Wednesday, February 10, 2010

Vehicularization

It's amazing how much effort we're expending on the news and the reporting of Toyota's sticky pedals...all for the prevention of a few dozen deaths, tops. Tops! I find it amazing because at the same time I routinely watch all my Elk Grovian neighbors speeding through our neighborhood streets as if every pedal was stuck to the floorboard. It is highly likely that you are one of them, simply based on the numbers.

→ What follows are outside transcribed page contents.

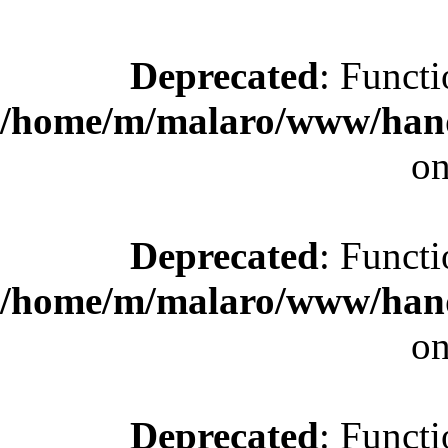
Deprecated
: Functi
/home/m/malaro/www/hande
on
Deprecated
: Functi
/home/m/malaro/www/hande
on
Deprecated
: Functi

We'll spend tens of millions in full page newspaper apologies advertisements and lost stock values and feigned CEO caterwauling and mechanic's overtime pay addressing this "safety" issue, and then, when your Toyota is finally fixed you'll go out and drive it like a complete shithead. You'll speed along our collector roads and a few of you will find yourselves involved in pedestrian fatalities or will have taken the curve too fast and will wrap yourself around a tree, into a garage door, or into a living room. You'll accelerate your beautiful Toyota vehicle quickly, increasing your gas consumption, while braking excessively, increasing your brake wear.

Indeed, far, far more of us will lose our lives to the way we drive than the problems with what we drive, yet we focus our attentions on these [mostly] trivial things that don't really matter. But we live in an autocentric nation and we build places to live that mandate vehicularization, and foolishly assume suburban Elk Grove is safe because of the way we've built it. It's safe! And safety is everything! Keep our children safe! Safe schools! Safe cars! Safe parks! Yet, the single most preventable thing we could do to promote safety in Elk Grove we refuse to do -- build roads and environments that don't promote driving like assholes. Suburbia fails for precisely this reason; traffic accidents are the most preventable cause of death while we make the ridiculous claim that suburbia is safe.

But, we value the ability to speed through wide residential streets more than the value of our neighbor's or our own lives. We live so far from the places we need to go that to speed to make up all that lost time is rationalized. We collectively accept the consequences of these actions. No big deal, we say.